Jump to: navigation, search
Category:Perception of Communication Sounds

Etienne Gaudrain , Alessandro Binetti, Roy Patterson

This document has been presented at the BSA Short Paper Meeting, 18-19 September 2008, York.



The voice of a speaker contains information that helps to identify the speaker and to segregate their voice from those of others in a multi-speaker environment. Specifically, there is information about the size of the speakers vocal folds in their mean glottal pulse rate (GPR) and information about their vocal-tract length (VTL) in the formant frequencies of their vowels.

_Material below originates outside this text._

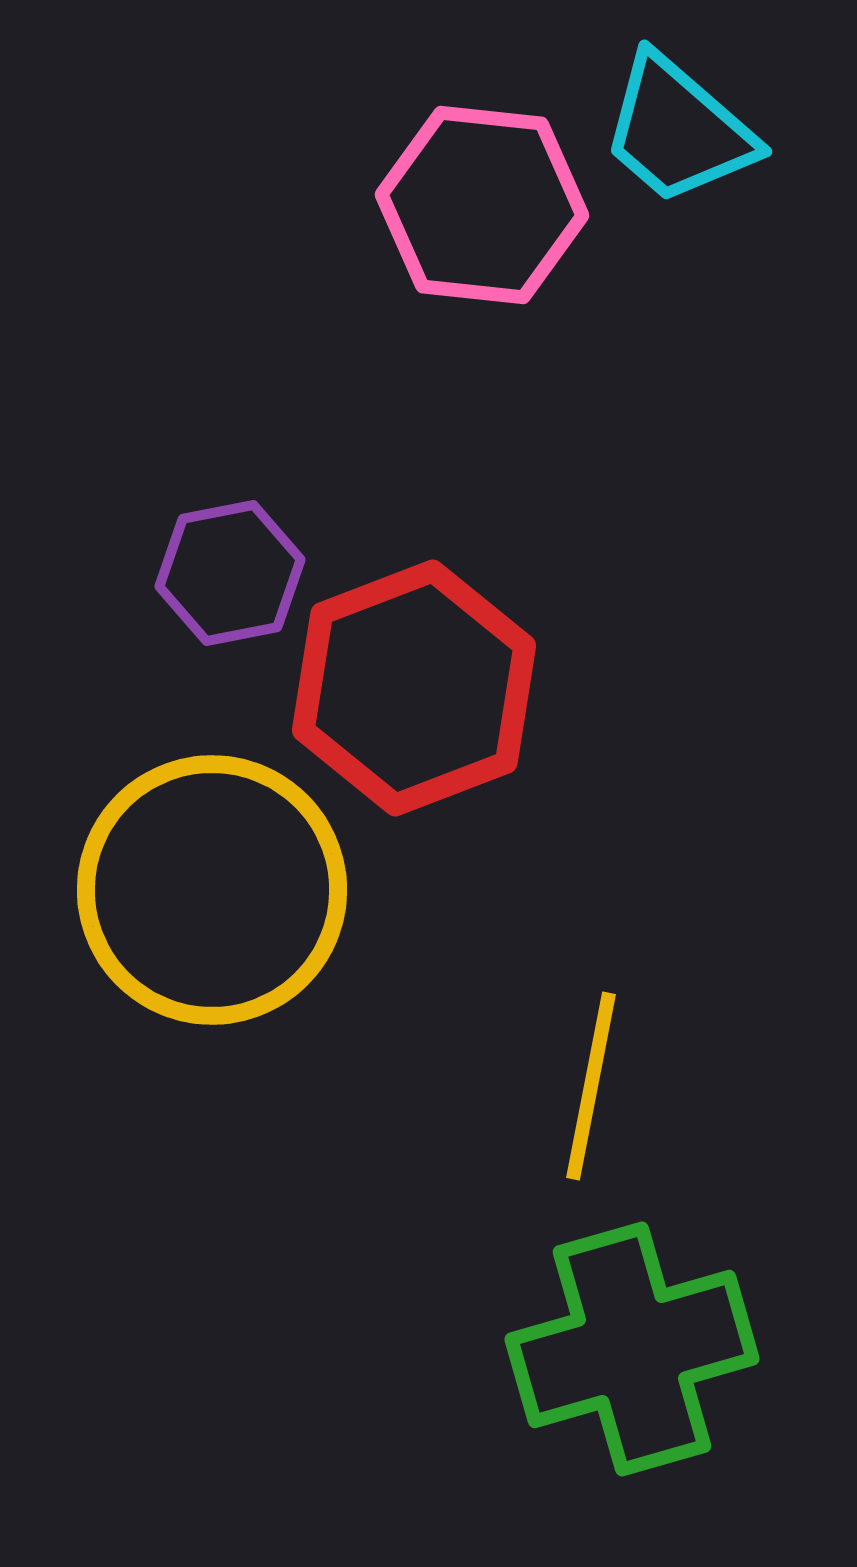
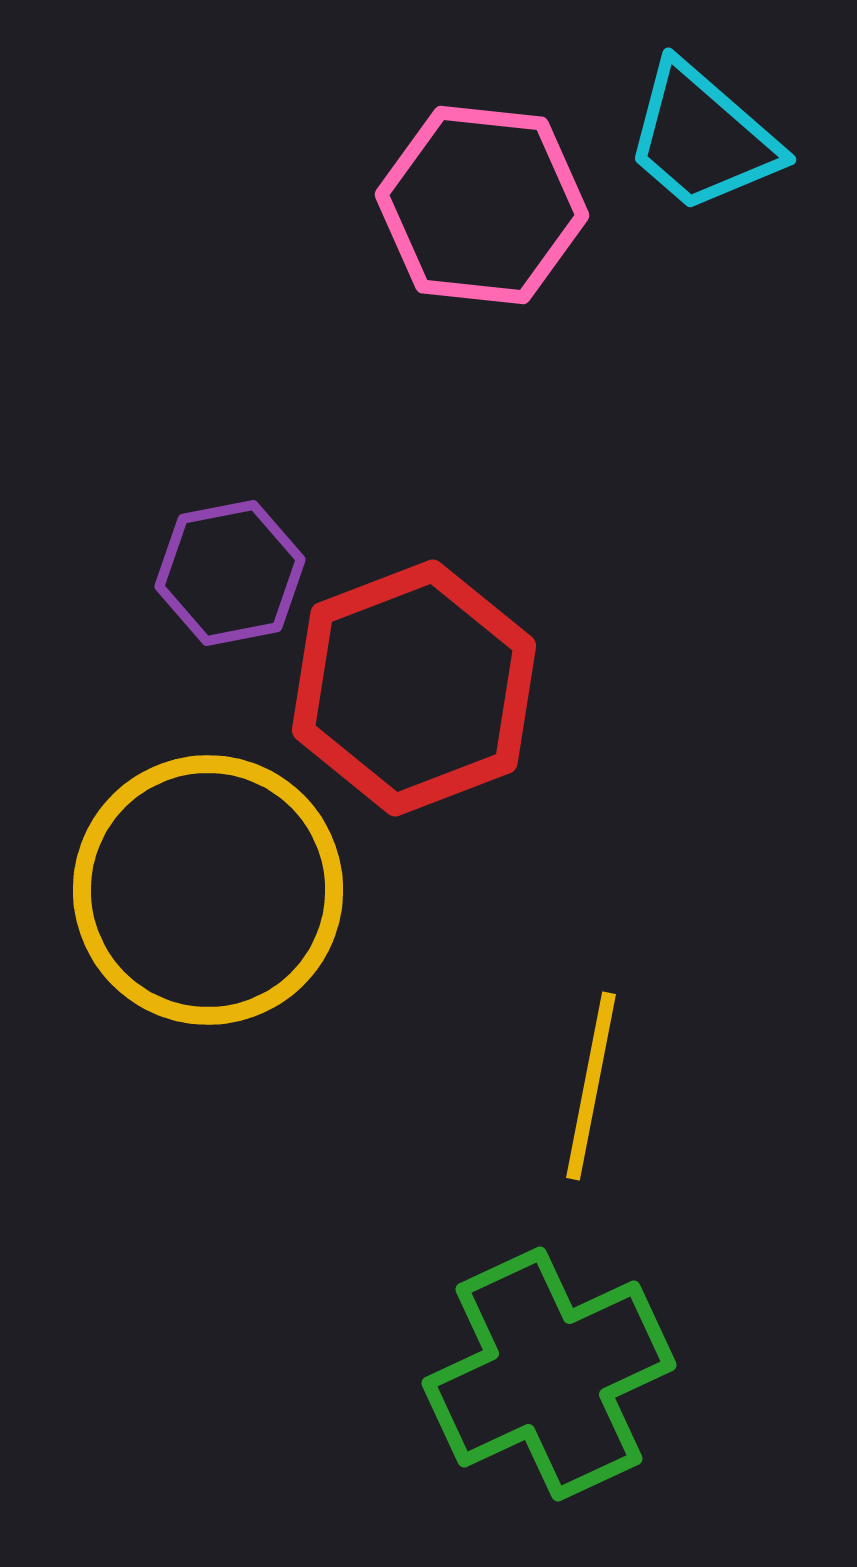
cyan trapezoid: moved 24 px right, 8 px down
yellow circle: moved 4 px left
green cross: moved 83 px left, 25 px down; rotated 9 degrees counterclockwise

It seems likely that this size information is used to identify and track a target individual in a multi-speaker environment.

Darwin et al. (2003) have reported that GPR and VTL reinforced each other in concurrent sentence reception and raise performance above where it might be expected to be on the basis of either of these components on its own. This observation suggests that for normal combinations of GPR and VTL values, these two factors interact to form a reliable speaker-size estimate that is used to segregate concurrent speakers. The question raised in the current study is whether the mechanism is primitive and automatic, or whether it involves higher-level voluntary cognitive processing.

The technique that Darwin et al. used does not enable us to answer this question. There is, however, an alternative technique involving obligatory streaming, i.e. streaming that cannot be suppressed. Obligatory streaming depicts purely automatic processes that seem to take place in the auditory periphery (Pressnitzer et al., 2008). Obligatory streaming has been studied for a difference in GPR only (Gaudrain et al., 2007), and a difference in VTL only (Tsuzaki et al., 2007), but never for both dimensions together. The aim of the present study is to evaluate whether GPR and VTL perceptual analogs interact in the automatic analysis of auditory scenes.

This interaction would have many implications:

  1. The GPR is coded in a temporal profile that comes from the temporal analysis of the signal, whereas the VTL is coded in a spectral profile that comes from the tonotopic profile, often called excitation pattern. The interaction of GPR and VTL at a primitive level would mean the interaction of the result of a temporal analysis with a spectral analysis. The dual profile of the stimuli will be used to represent these two profiles in a single graph.
  2. The GPR and VTL are used to built an estimate of the size of the speaker. If streaming can be proved to be based on speaker-size judgement, then it would mean that size estimation is fully automatic.
  3. Alternatively, since the physical dimension underlying speaker-size is the acoustic scale (of the source), it is possible that at a primitive level, acoustic scale would be more important than speaker-size.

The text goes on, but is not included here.